Representativeness in Software Engineering Research

The first paragraph describes the context of this post in relation to the blog on which it originally appeared, not blog.securemacprogramming.com.

For this post, I wanted to go a little bit meta. One focus of this blog will be on whether results from academic software engineering are applicable to the work I do as a commercial software developer, so it was hard to pass up this Microsoft Research paper on representativeness of research.

In a nutshell, the problem is this: imagine that you read some study that shows, for example, that schedule slippage on a software project is significantly lessened if developers are given two digestive biscuits and a cup of tea at 4pm on working days. The study examined the breaktime habits of developers on 500 open source projects. This sounds quite convincing. If this thing with the tea and biscuits is true across five hundred projects, it must be applicable to my project, right?

That doesn’t follow. There are many reasons why it might not follow: the study may be biased. The analysis may be wrong. The biscuit thing may be significant but not the root cause of success. The authors may have selected projects that would demonstrate the biscuit outcome. Projects that had initially signed up but got delayed might have dropped out. This paper evaluates one cause of bias: the projects used in the study aren’t representative of the project you’re doing.

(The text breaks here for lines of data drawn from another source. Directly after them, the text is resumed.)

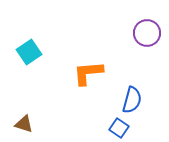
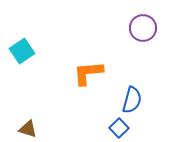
purple circle: moved 4 px left, 5 px up
cyan square: moved 7 px left, 1 px up
brown triangle: moved 4 px right, 5 px down
blue square: rotated 12 degrees clockwise
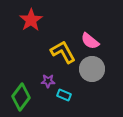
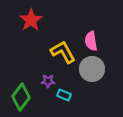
pink semicircle: moved 1 px right; rotated 42 degrees clockwise
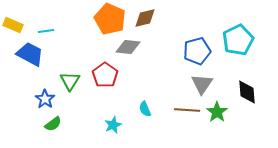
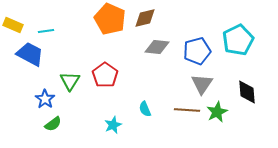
gray diamond: moved 29 px right
green star: rotated 10 degrees clockwise
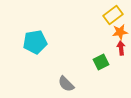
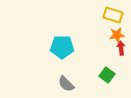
yellow rectangle: rotated 54 degrees clockwise
orange star: moved 3 px left, 3 px down
cyan pentagon: moved 27 px right, 5 px down; rotated 10 degrees clockwise
green square: moved 6 px right, 13 px down; rotated 28 degrees counterclockwise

It’s a fallacy to assume that just because a study has a large sample size, its results can be generalised to the population. This only applies in the case that the sample represents an even slice of the population. Imagine a world in which all software projects are either written in Java or LISP. Now it doesn’t matter whether I select 10 projects or 10,000 projects: a sample of LISP practices will not necessarily tell us anything about how to conduct a Java project.

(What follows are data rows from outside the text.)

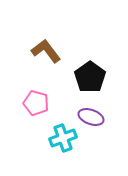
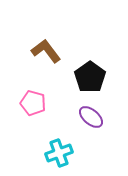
pink pentagon: moved 3 px left
purple ellipse: rotated 20 degrees clockwise
cyan cross: moved 4 px left, 15 px down
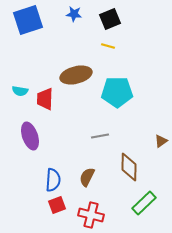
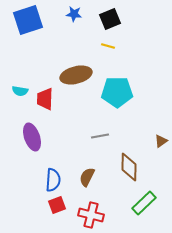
purple ellipse: moved 2 px right, 1 px down
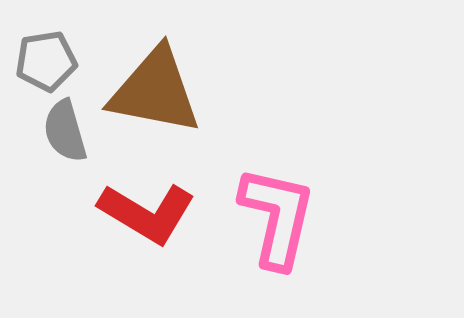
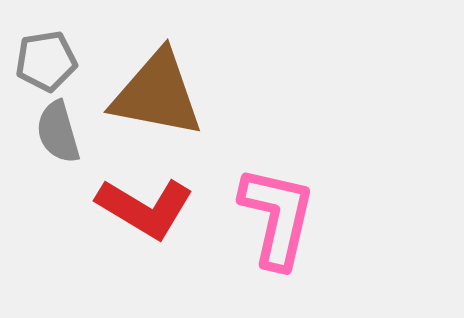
brown triangle: moved 2 px right, 3 px down
gray semicircle: moved 7 px left, 1 px down
red L-shape: moved 2 px left, 5 px up
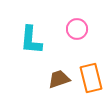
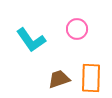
cyan L-shape: rotated 40 degrees counterclockwise
orange rectangle: rotated 16 degrees clockwise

Conversely a study that investigates both Java and LISP projects can—in this restricted universe, and with the usual “all other things being equal” caveat—tell us something generally about software projects independent of language. However, choice of language is only one dimension in which software can be measured: the size, activity, number of developers, licence and other factors can all be relevant. Therefore the possible phase space of important factors can be multidimensional.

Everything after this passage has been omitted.